List of Subjects in 40 CFR Part 80

    Environmental protection, Administrative practice and procedure, 
Air pollution control, Confidential business information, Diesel fuel, 
Fuel additives, Gasoline, Imports, Penalties, Petroleum, Reporting and 
recordkeeping requirements.

    Dated: April 12, 2016.
Gina McCarthy,
Administrator.

    For the reasons set forth in the preamble, EPA amends 40 CFR part 
80 as follows:

PART 80--REGULATION OF FUELS AND FUEL ADDITIVES

0
1. The authority citation for part 80 continues to read as follows:

    Authority:  42 U.S.C. 7414, 7521, 7542, 7545, and 7601(a).

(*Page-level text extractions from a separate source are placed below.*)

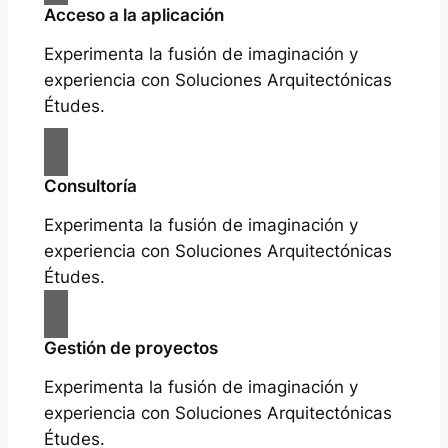
Acceso a la aplicación
Experimenta la fusión de imaginación y
experiencia con Soluciones Arquitectónicas
Études.
Consultoría
Experimenta la fusión de imaginación y
experiencia con Soluciones Arquitectónicas
Études.
Gestión de proyectos
Experimenta la fusión de imaginación y
experiencia con Soluciones Arquitectónicas
Études.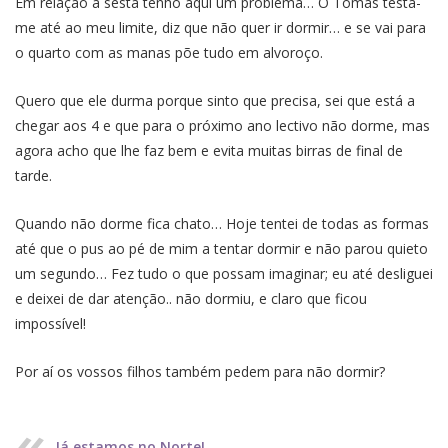
Em relação à sesta tenho aqui um problema… O Tomás testa-
me até ao meu limite, diz que não quer ir dormir… e se vai para
o quarto com as manas põe tudo em alvoroço.
Quero que ele durma porque sinto que precisa, sei que está a
chegar aos 4 e que para o próximo ano lectivo não dorme, mas
agora acho que lhe faz bem e evita muitas birras de final de
tarde.
Quando não dorme fica chato… Hoje tentei de todas as formas
até que o pus ao pé de mim a tentar dormir e não parou quieto
um segundo… Fez tudo o que possam imaginar; eu até desliguei
e deixei de dar atenção.. não dormiu, e claro que ficou
impossível!
Por aí os vossos filhos também pedem para não dormir?
Já estamos no Norte!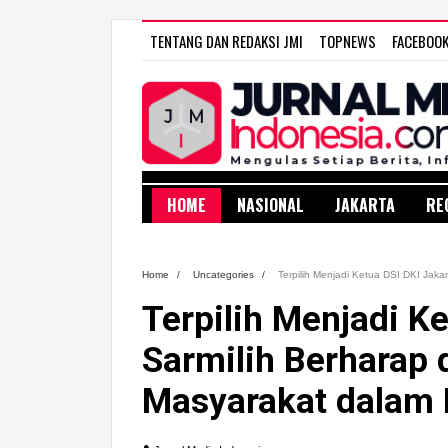
TENTANG DAN REDAKSI JMI
TOPNEWS
FACEBOO
HOME
NASIONAL
JAKARTA
RE
Home
/
Uncategories
/
Terpilih Menjadi Ketua DSI DKI Jaka
Terpilih Menjadi Ke
Sarmilih Berharap
Masyarakat dalam R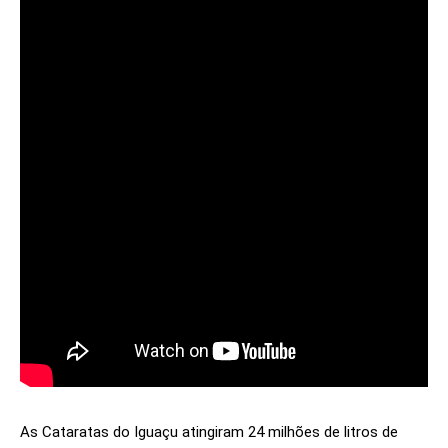
As Cataratas do Iguaçu atingiram 24 milhões de litros de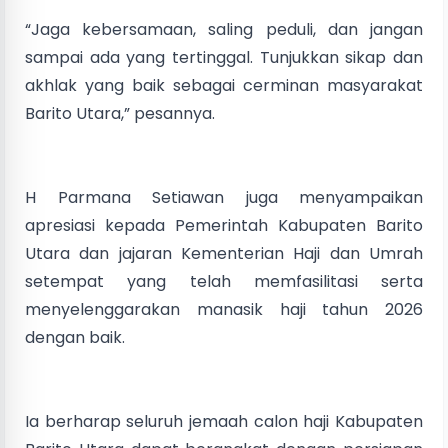
“Jaga kebersamaan, saling peduli, dan jangan
sampai ada yang tertinggal. Tunjukkan sikap dan
akhlak yang baik sebagai cerminan masyarakat
Barito Utara,” pesannya.
H Parmana Setiawan juga menyampaikan
apresiasi kepada Pemerintah Kabupaten Barito
Utara dan jajaran Kementerian Haji dan Umrah
setempat yang telah memfasilitasi serta
menyelenggarakan manasik haji tahun 2026
dengan baik.
Ia berharap seluruh jemaah calon haji Kabupaten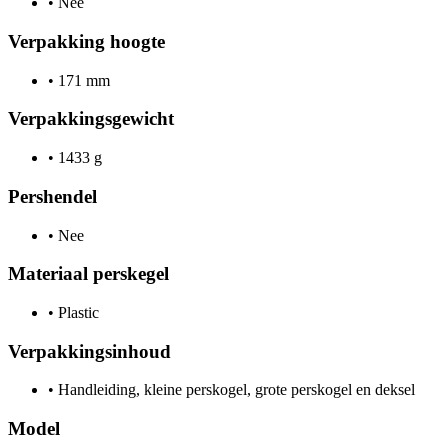
•
Nee
Verpakking hoogte
•
171 mm
Verpakkingsgewicht
•
1433 g
Pershendel
•
Nee
Materiaal perskegel
•
Plastic
Verpakkingsinhoud
•
Handleiding, kleine perskogel, grote perskogel en deksel
Model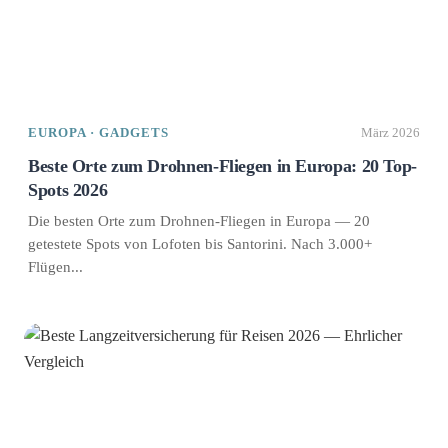
EUROPA · GADGETS
März 2026
Beste Orte zum Drohnen-Fliegen in Europa: 20 Top-
Spots 2026
Die besten Orte zum Drohnen-Fliegen in Europa — 20
getestete Spots von Lofoten bis Santorini. Nach 3.000+
Flügen...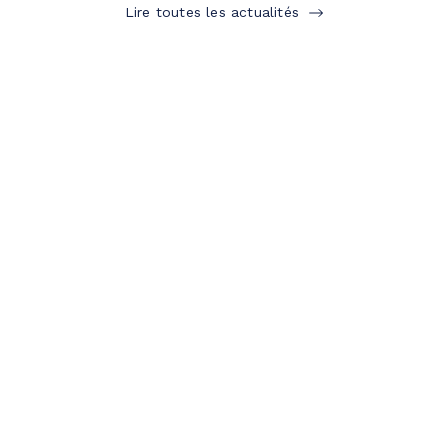
Lire toutes les actualités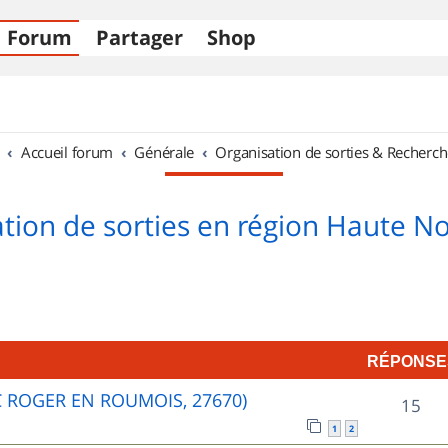
Forum
Partager
Shop
Accueil forum
Générale
Organisation de sorties & Recherch
tion de sorties en région Haute 
RÉPONSE
C ROGER EN ROUMOIS, 27670)
R
15
1
2
é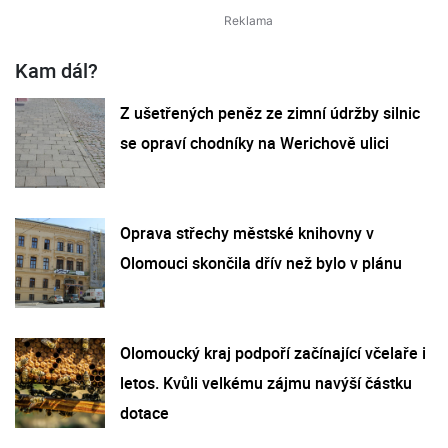
Kam dál?
Z ušetřených peněz ze zimní údržby silnic
se opraví chodníky na Werichově ulici
Oprava střechy městské knihovny v
Olomouci skončila dřív než bylo v plánu
Olomoucký kraj podpoří začínající včelaře i
letos. Kvůli velkému zájmu navýší částku
dotace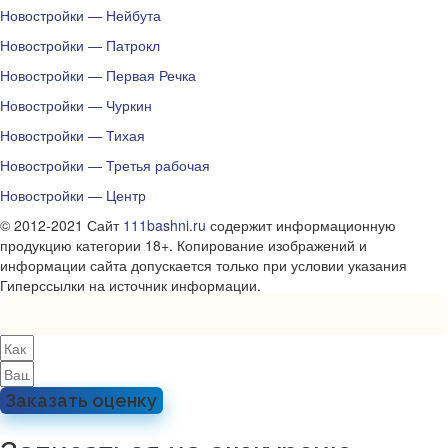
Новостройки — Нейбута
Новостройки — Патрокл
Новостройки — Первая Речка
Новостройки — Чуркин
Новостройки — Тихая
Новостройки — Третья рабочая
Новостройки — Центр
© 2012-2021 Сайт
111bashni.ru
содержит информационную
продукцию категории 18+. Копирование изображений и
информации сайта допускается только при условии указания
Гиперссылки на источник информации.
Заказать оценку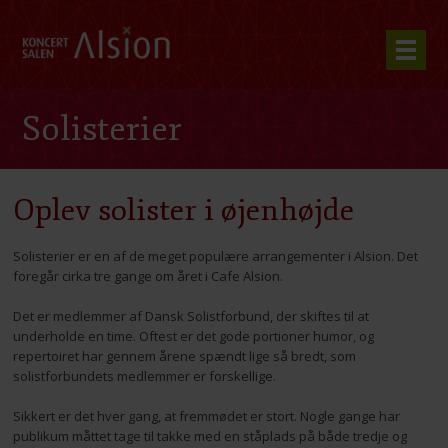
Solisterier
Oplev solister i øjenhøjde
Solisterier er en af de meget populære arrangementer i Alsion. Det
foregår cirka tre gange om året i Cafe Alsion.
Det er medlemmer af Dansk Solistforbund, der skiftes til at
underholde en time. Oftest er det gode portioner humor, og
repertoiret har gennem årene spændt lige så bredt, som
solistforbundets medlemmer er forskellige.
Sikkert er det hver gang, at fremmødet er stort. Nogle gange har
publikum måttet tage til takke med en ståplads på både tredje og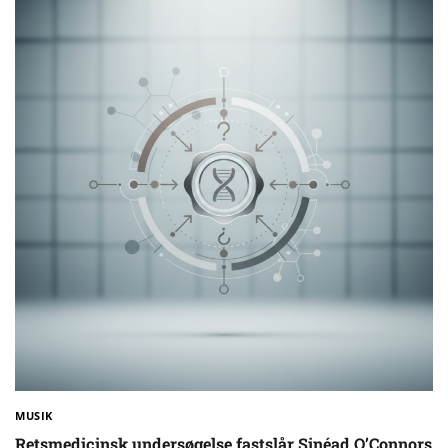
MUSIK
Retsmedicinsk undersøgelse fastslår Sinéad O’Connors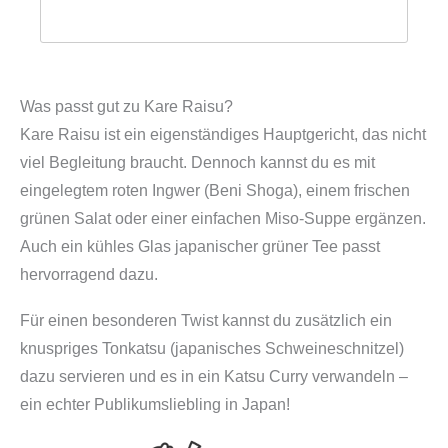
Was passt gut zu Kare Raisu?
Kare Raisu ist ein eigenständiges Hauptgericht, das nicht
viel Begleitung braucht. Dennoch kannst du es mit
eingelegtem roten Ingwer (Beni Shoga), einem frischen
grünen Salat oder einer einfachen Miso-Suppe ergänzen.
Auch ein kühles Glas japanischer grüner Tee passt
hervorragend dazu.
Für einen besonderen Twist kannst du zusätzlich ein
knuspriges Tonkatsu (japanisches Schweineschnitzel)
dazu servieren und es in ein Katsu Curry verwandeln –
ein echter Publikumsliebling in Japan!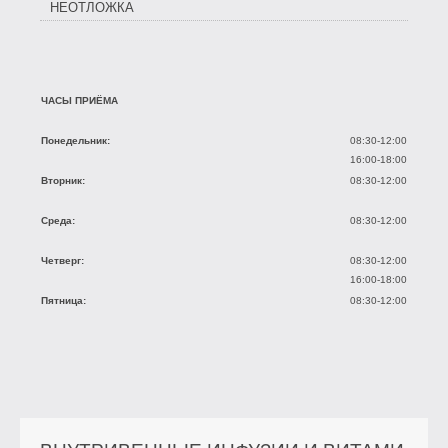
НЕОТЛОЖКА
ЧАСЫ ПРИЁМА
Понедельник:
08:30-12:00
16:00-18:00
Вторник:
08:30-12:00
Среда:
08:30-12:00
Четверг:
08:30-12:00
16:00-18:00
Пятница:
08:30-12:00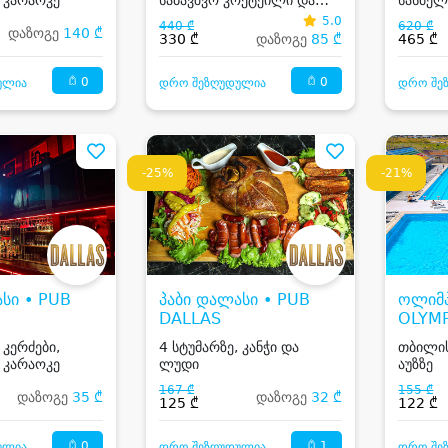
კარაოკე
5.0
440 ₾
620 ₾
დაზოგე
140 ₾
330 ₾
დაზოგე
85 ₾
465 ₾
0
0
ულია
დრო შეზღუდულია
დრო შე
-25%
-21%
სი • PUB
პაბი დალასი • PUB
ოლიმპ
DALLAS
OLYM
 კერძები,
4 სტუმარზე, კანჭი და
თბილის
 კარაოკე
ლუდი
აუზზე
167 ₾
155 ₾
დაზოგე
35 ₾
დაზოგე
32 ₾
125 ₾
122 ₾
0
1
ულია
დრო შეზღუდულია
დრო შე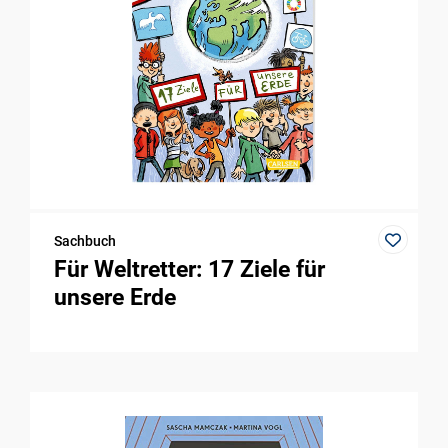
Sachbuch
Für Weltretter: 17 Ziele für
unsere Erde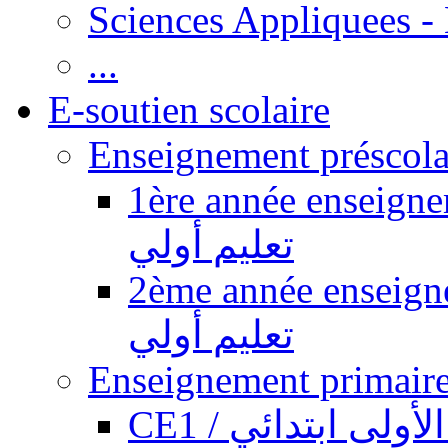
Sciences Appliquees -
...
E-soutien scolaire
1ère année enseignement pr
تعليم أولي
2ème année enseignement pr
تعليم أولي
CE1 / ولى ابتدائي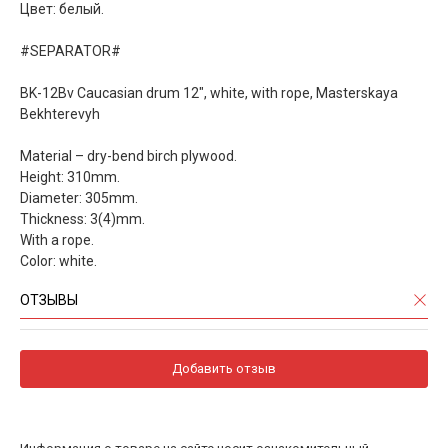
Цвет: белый.
#SEPARATOR#
BK-12Bv Caucasian drum 12", white, with rope, Masterskaya
Bekhterevyh
Material – dry-bend birch plywood.
Height: 310mm.
Diameter: 305mm.
Thickness: 3(4)mm.
With a rope.
Color: white.
ОТЗЫВЫ
Добавить отзыв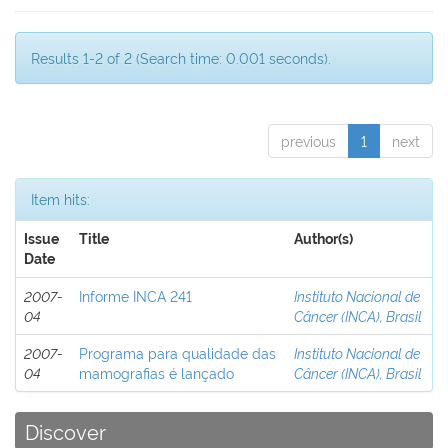
Results 1-2 of 2 (Search time: 0.001 seconds).
previous
1
next
Item hits:
Issue
Title
Author(s)
Date
2007-
Informe INCA 241
Instituto Nacional de
04
Câncer (INCA), Brasil
2007-
Programa para qualidade das
Instituto Nacional de
04
mamografias é lançado
Câncer (INCA), Brasil
Discover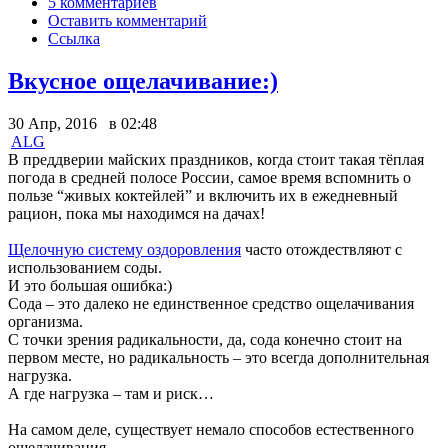
5 комментариев
Оставить комментарий
Ссылка
Вкусное ощелачивание:)
30 Апр, 2016 в 02:48
ALG
В преддверии майских праздников, когда стоит такая тёплая
погода в средней полосе России, самое время вспомнить о
пользе “живых коктейлей” и включить их в ежедневный
рацион, пока мы находимся на дачах!
Щелочную систему оздоровления
часто отождествляют с
использованием соды.
И это большая ошибка:)
Сода – это далеко не единственное средство ощелачивания
организма.
С точки зрения радикальности, да, сода конечно стоит на
первом месте, но радикальность – это всегда дополнительная
нагрузка.
А где нагрузка – там и риск…
На самом деле, существует немало способов естественного
ощелачивания.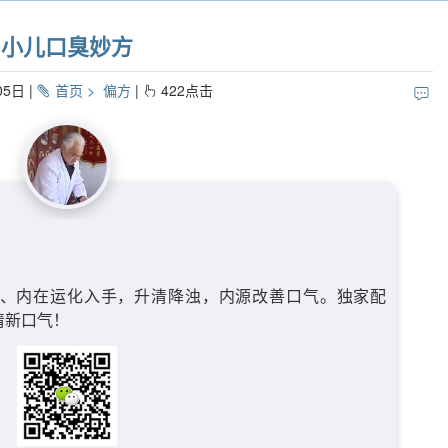
小儿口臭妙方
05日
首页
偏方
422
点击
、内在运化入手，升清降浊，内源改善口气。独家配
清新口气！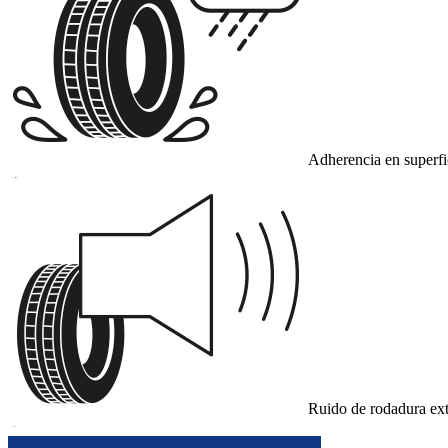
Adherencia en superf
A
Ruido de rodadura ext
B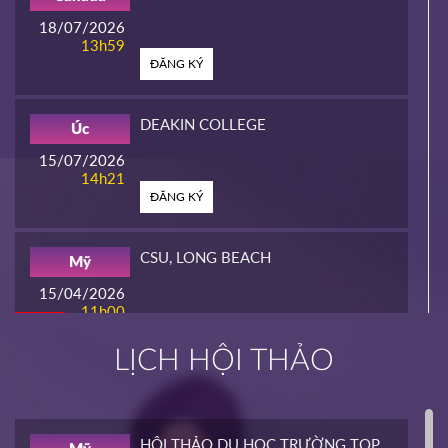
18/07/2026
13h59
ĐĂNG KÝ
DEAKIN COLLEGE
Úc
15/07/2026
14h21
ĐĂNG KÝ
CSU, LONG BEACH
Mỹ
15/04/2026
11h00
HOT
ĐĂNG KÝ
LỊCH HỘI THẢO
INTERLINK
Mỹ
02/04/2026
14h00
HỘI THẢO DU HỌC TRƯỜNG TOP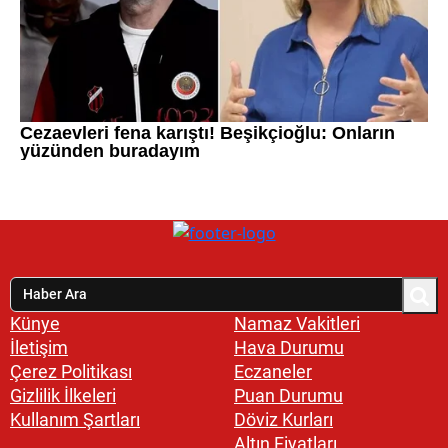
Künye
Namaz Vakitleri
İletişim
Hava Durumu
Çerez Politikası
Eczaneler
Gizlilik İlkeleri
Puan Durumu
Kullanım Şartları
Döviz Kurları
Altın Fiyatları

Subpart M--Renewable Fuel Standard

0
2. Section 80.1453 is amended by revising paragraphs (a) introductory 
text and (a)(12) introductory text to read as follows:

Sec.  80.1453  What are the product transfer document (PTD) 
requirements for the RFS program?

    (a) On each occasion when any party transfers ownership of neat 
and/or blended renewable fuels, except when such fuel is dispensed into 
motor vehicles or nonroad vehicles, engines, or equipment, or separated 
RINs subject to this subpart, the transferor must provide to the 
transferee documents that include all of the following information, as 
applicable:
* * * * *
    (12) For the transfer of renewable fuel for which RINs were 
generated, an accurate and clear statement on the product transfer 
document of the fuel type from Table 1 to Sec.  80.1426, and 
designation of the fuel use(s) intended by the transferor, as follows:
* * * * *

Subpart O--Gasoline Sulfur

0
3. Section 80.1616 is amended by adding and reserving paragraph (a)(4) 
and revising paragraph (b)(2) to read as follows:

Sec.  80.1616  Credit use and transfer.

    (a) * * *
    (4) [Reserved]
* * * * *
    (b) * * *
    (2) Credits generated under Sec.  80.1615(b) through (d) are valid 
for use for five years after the year in which they are generated, 
except that any CRa credits generated in 2015 and 2016 and 
any remaining CRT2 credits will expire and become invalid 
after December 31, 2019 (with the 2019 annual compliance report, due 
March 31, 2020).
* * * * *

0
4. Section 80.1621 is amended by adding and reserving paragraph (c) and 
adding paragraph (d) to read as follows:

Sec.  80.1621  Small volume refinery definition.

* * * * *
    (c) [Reserved]
    (d)(1) A refinery approved as a small volume refinery under Sec.  
80.1622 that subsequently ceases production of gasoline from processing 
crude oil through refinery processing units or exceeds the 75,000 
barrel average aggregate daily crude oil throughput limit is 
disqualified as a small volume refinery. If such disqualification 
occurs, the refinery shall notify EPA in writing no later than 20 days 
following the disqualifying event.
    (2) Any refinery whose status changes under this paragraph (d) 
shall meet the applicable standards of Sec.  80.1603 within a period of 
up to 30 months from the disqualifying event.